Summary: Sermons by Father Dave ...
“Now while Paul was waiting for them at Athens, his spirit was provoked within him as he saw that the city was full of idols.” (Acts 17:16)
Ange and I have been to Athens, as I suspect many of you guys have also.
We went for less pious reasons than St Paul. We went as the Australian contingent for the foundation of the International Pankration Federation back in 1996. We went to fight rather than to pray. Even so, we did our best to locate Mars Hill, which was the place where St Paul gave his speech to the Areopagus.
It’s in that general area of the Acropolis, for those who know the region. Even so, we managed to miss it, being more captivated by the Parthenon. Paul of course would not have been captivated by the Parthenon. On the contrary, we are told that he was feeling most upset, when he saw all the evidences of pagan worship in the city.

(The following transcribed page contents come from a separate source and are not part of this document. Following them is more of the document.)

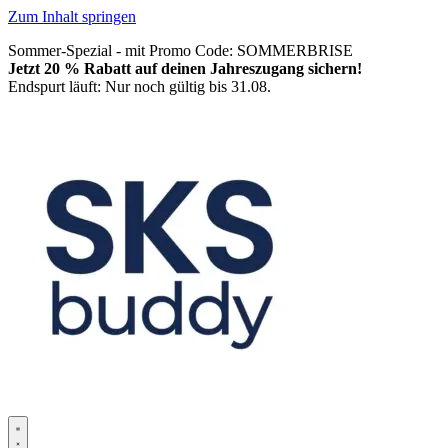
Zum Inhalt springen
Sommer-Spezial - mit Promo Code: SOMMERBRISE
Jetzt 20 % Rabatt auf deinen Jahreszugang sichern!
Endspurt läuft: Nur noch gültig bis 31.08.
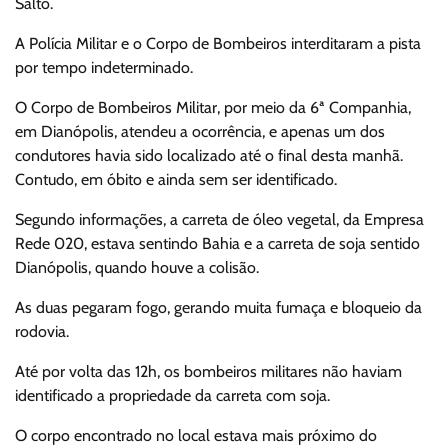
Salto.
A Polícia Militar e o Corpo de Bombeiros interditaram a pista
por tempo indeterminado.
O Corpo de Bombeiros Militar, por meio da 6ª Companhia,
em Dianópolis, atendeu a ocorrência, e apenas um dos
condutores havia sido localizado até o final desta manhã.
Contudo, em óbito e ainda sem ser identificado.
Segundo informações, a carreta de óleo vegetal, da Empresa
Rede 020, estava sentindo Bahia e a carreta de soja sentido
Dianópolis, quando houve a colisão.
As duas pegaram fogo, gerando muita fumaça e bloqueio da
rodovia.
Até por volta das 12h, os bombeiros militares não haviam
identificado a propriedade da carreta com soja.
O corpo encontrado no local estava mais próximo do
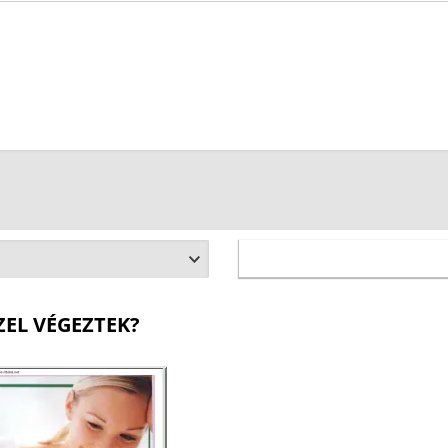
ZEL VÉGEZTEK?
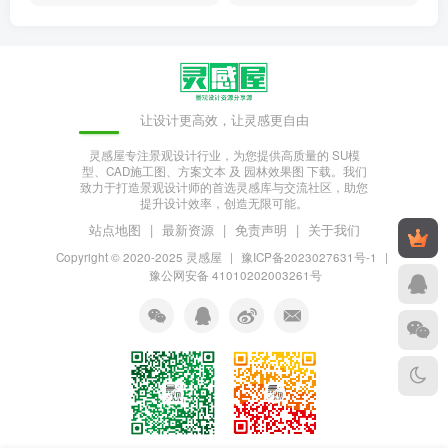
让设计更高效，让灵感更自由
灵感屋专注景观设计行业，为您提供高质量的 SU模
型、CAD施工图、方案文本 及 园林效果图 下载。我们
致力于打造景观设计师的首选灵感库与交流社区，助您
提升设计效率，创造无限可能。
站点地图
|
最新资源
|
免责声明
|
关于我们
Copyright © 2020-2025
灵感屋
|
豫ICP备2023027631号-1
|
豫公网安备 41010202003261号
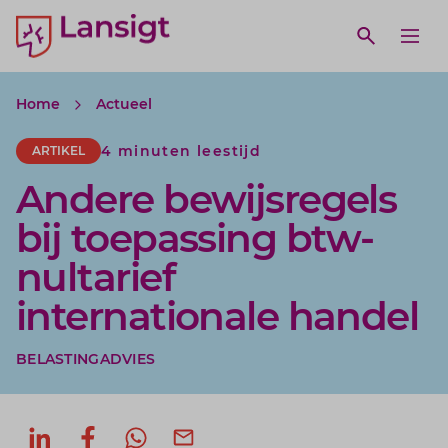
Lansigt Accountants logo
e search website
Open webs
Ope
Home
Actueel
4 minuten leestijd
ARTIKEL
Andere bewijsregels
bij toepassing btw-
nultarief
internationale handel
BELASTINGADVIES
Deel op LinkedIn
Deel op Facebook
Deel via WhatsApp
Deel via mail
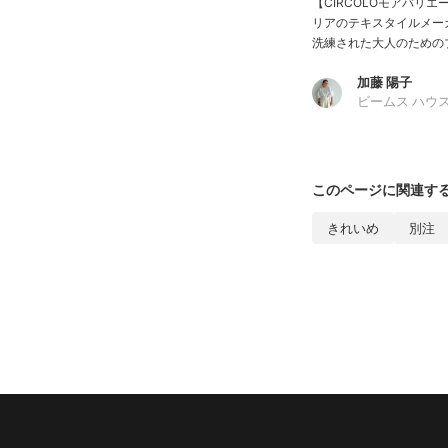
【CIRCOLOモアバリ
リアのテキスタイルメー
洗練された大人のためのブラ
加藤 陽子
ビームス ハウス
このページに関連す
きれいめ
別注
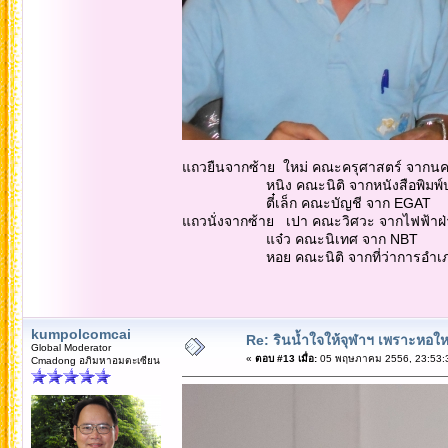
แถวยืนจากซ้าย ใหม่ คณะครุศาสตร์ จากน
หนิง คณะนิติ จากหนังสือพิมพ์ประ
ตี๋เล็ก คณะบัญชี จาก EGAT
แถวนั่งจากซ้าย เปา คณะวิศวะ จากไฟฟ้าฝ
แจ๋ว คณะนิเทศ จาก NBT
หอย คณะนิติ จากที่ว่าการอำเภอวัง
kumpolcomcai
Re: รินน้ำใจให้จุฬาฯ เพราะหอใหญ่
Global Moderator
«
ตอบ #13 เมื่อ:
05 พฤษภาคม 2556, 23:53:
Cmadong อภิมหาอมตะเซียน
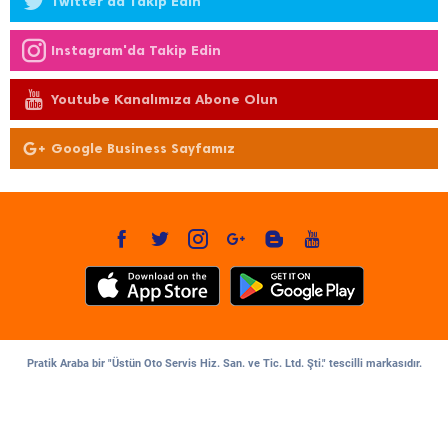
Twitter'da Takip Edin
Instagram'da Takip Edin
Youtube Kanalımıza Abone Olun
Google Business Sayfamız
Pratik Araba bir "Üstün Oto Servis Hiz. San. ve Tic. Ltd. Şti." tescilli markasıdır.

Most of us who visit Athens today would probably find those ancient religious artefacts to be fascinating. Paul found them disturbing. For him they were not interesting relics of a time long passed, but stunning indicators of a culture that was religiously perverse.
That was a long time ago of course, and St Paul would not find Athens to be quite the same place should he visit it today. Even so, he may well find it equally disturbing.
One of the things that most surprised us about our trip to Athens was the way in which X-rated movies would come on unannounced on free-to-air TV! Well … maybe they were announced, but in Greek. Either way, I don’t know whether St Paul would have been any more comfortable in modern Athens than he was in its 1st century counterpart.
The story of St Paul’s visit to Athens is fascinating from a historical point of view. It is also very significant for students of the New Testament, as I think it is the only time we get any real record of Paul, the ’apostle to the gentiles’, actually preaching to gentiles!
Think about it. Paul’s trademark was that he was the one who carried the gospel of Jesus beyond the confines of Israel and into the rest of the known world. Even so, for the most part, the only people we ever read of Paul speaking to are Jews!
If you go back to the beginning of Acts chapter 17, from which we are reading today, you get a good picture of the way Paul normally operated.
“When they had passed through Amphipolis and Apollonia, they came to Thesssalonica, where there was a Jewish synagogue. As his custom was, Paul went into the synagogue, and on three Sabbath days he reasoned with them from the Scriptures, explaining and proving that the Christ had to suffer and rise from the dead.”
This was his custom - to find a local synagogue wherever he went.
Mind you, in Acts 16, when he travelled to Philippi, there was no synagogue, so we’re told that on the Sabbath he went to a place by the river, outside the city gate, because this was the place that the local Jews met for prayer.
This was Paul’s pattern. Paul, the apostle to the gentiles, spent most of his time talking to people who were not gentiles - to Jews! Why? I suppose because it was the Jews who were most likely to listen to him. It certainly wasn’t because he didn’t care to speak to the gentiles, because when he gets an invitation, as he does here in Acts 17, to speak to a group of Greek intellectuals, he grabs it with both hands.
Either way, what we have in Acts chapter 17 is a rather unique account of Paul, the preacher of the Gospel of Jesus, communicating with a group of persons who have never heard of Jesus, nor (quite likely) of Jehovah, his Father.
Unlike Paul’s normal audience, these persons know nothing of the promises made to Abraham. They may never have heard of Abraham. They know nothing of Moses, of the Covenant, of the meaning of the word ’Messiah’ nor of the ancient Jewish hope for the Kingdom of God.
Paul addresses a group of persons who do not share his language (in the broader sense of the word). They are not persons whose mindsets have been developed through immersion in the Hebrew Scriptures. They are persons who, up to this point, would have heard nothing about the life or death of Jesus of Nazareth. To Paul’s mind they are pagans. Even so, they are human beings, and so far as Paul is concerned, they deserve to hear the truth about Jesus the Christ!
Now I’m going to resist the temptation to eulogise at length about what the Greeks believed. If you, like me, are a student of the philosophy of the ancient Greeks, you’ll know that there is an enormous amount that could be said at this point about what the Greeks did actually believe. They might not have embraced the God of Israel, but this wasn’t because they hadn’t been thinking and talking about life and about God.